German powered parachute

The Trio-Twister 203 is a German powered parachute that was designed by Siegfried Stolle and produced by Trio-Twister of Eichwalde. Now out of production, when it was available the aircraft was supplied as a complete ready-to-fly-aircraft.

The aircraft was introduced in 2005 and production ended when the company went out of business later in 2005.

==Design and development==
The Trio-Twister 203 was designed to comply with the Fédération Aéronautique Internationale microlight category, including the category's maximum gross weight of 450 kg. The aircraft has a maximum gross weight of 300 kg. It carries a German DULV certification. It features a parachute-style wing, two-place accommodation in side-by-side configuration, tricycle landing gear and one 55 hp two cylinder, two-stroke, air-cooled Hirth 3202 aircraft engine mounted in pusher configuration.
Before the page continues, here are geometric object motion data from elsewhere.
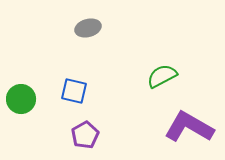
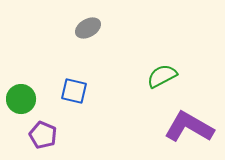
gray ellipse: rotated 15 degrees counterclockwise
purple pentagon: moved 42 px left; rotated 20 degrees counterclockwise
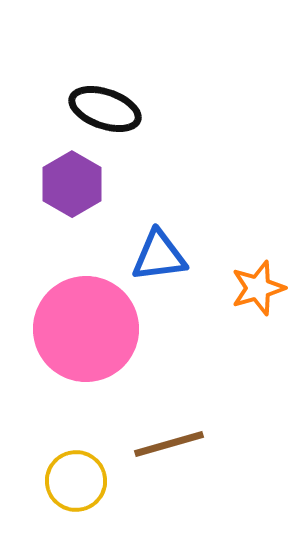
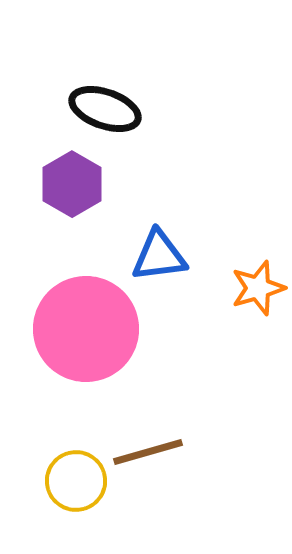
brown line: moved 21 px left, 8 px down
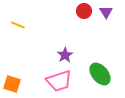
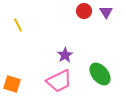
yellow line: rotated 40 degrees clockwise
pink trapezoid: rotated 8 degrees counterclockwise
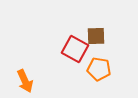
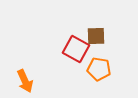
red square: moved 1 px right
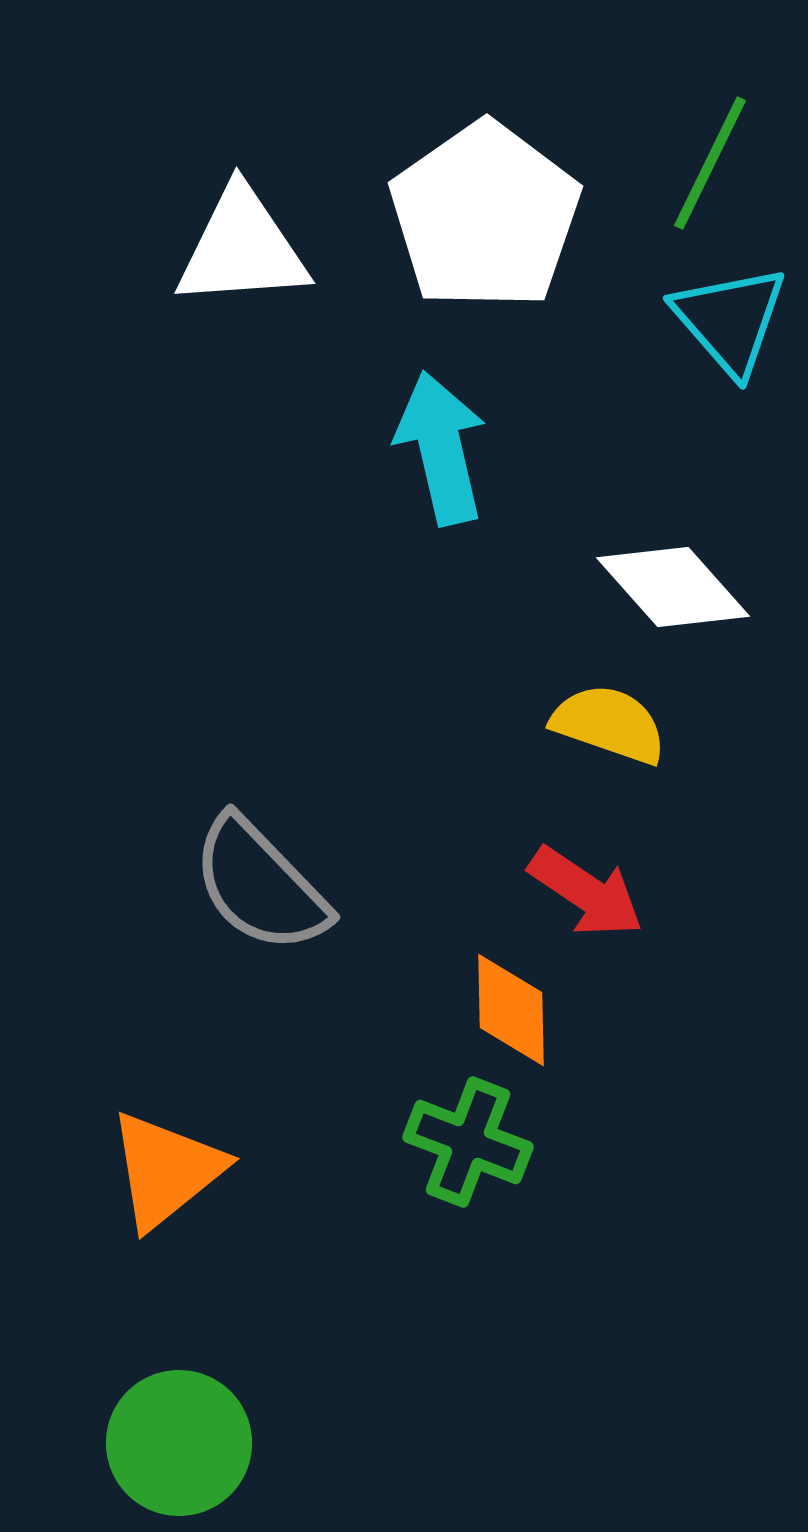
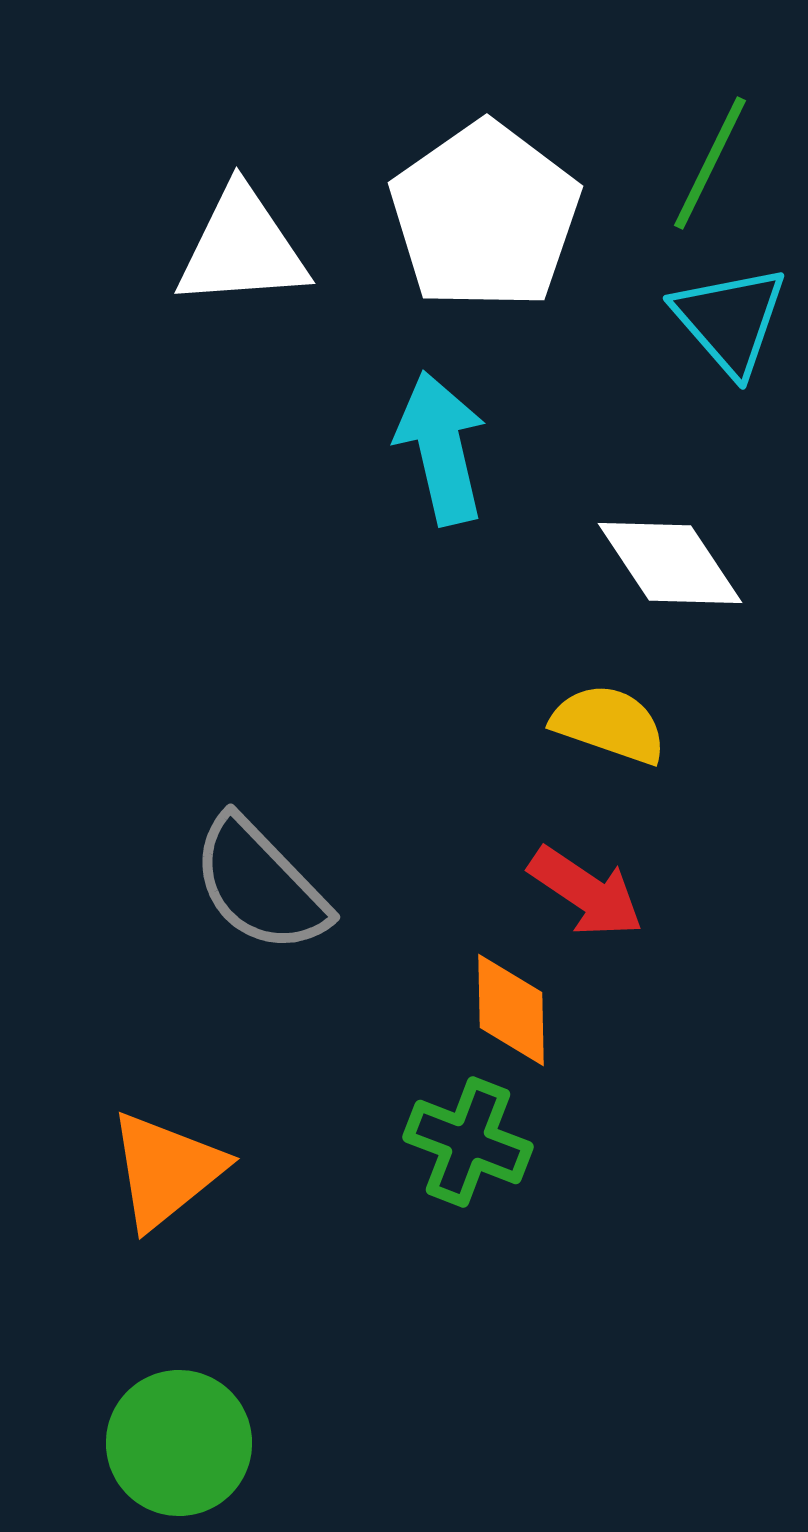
white diamond: moved 3 px left, 24 px up; rotated 8 degrees clockwise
The aircraft carriage is a simple frame design with a central canopy attachment, built from bolted aluminium tubing. In flight steering is accomplished via foot pedals that actuate the canopy brakes, creating roll and yaw. On the ground the aircraft has nosewheel steering. The main landing gear incorporates spring rod suspension. The design employs a tilting bench seat to allow the pilot and passenger to see up and backwards to ensure that canopy inflates correctly.

The aircraft has an empty weight of 105 kg and a gross weight of 300 kg, giving a useful load of 195 kg. With full fuel of 20 L the payload for pilot and baggage is 181 kg.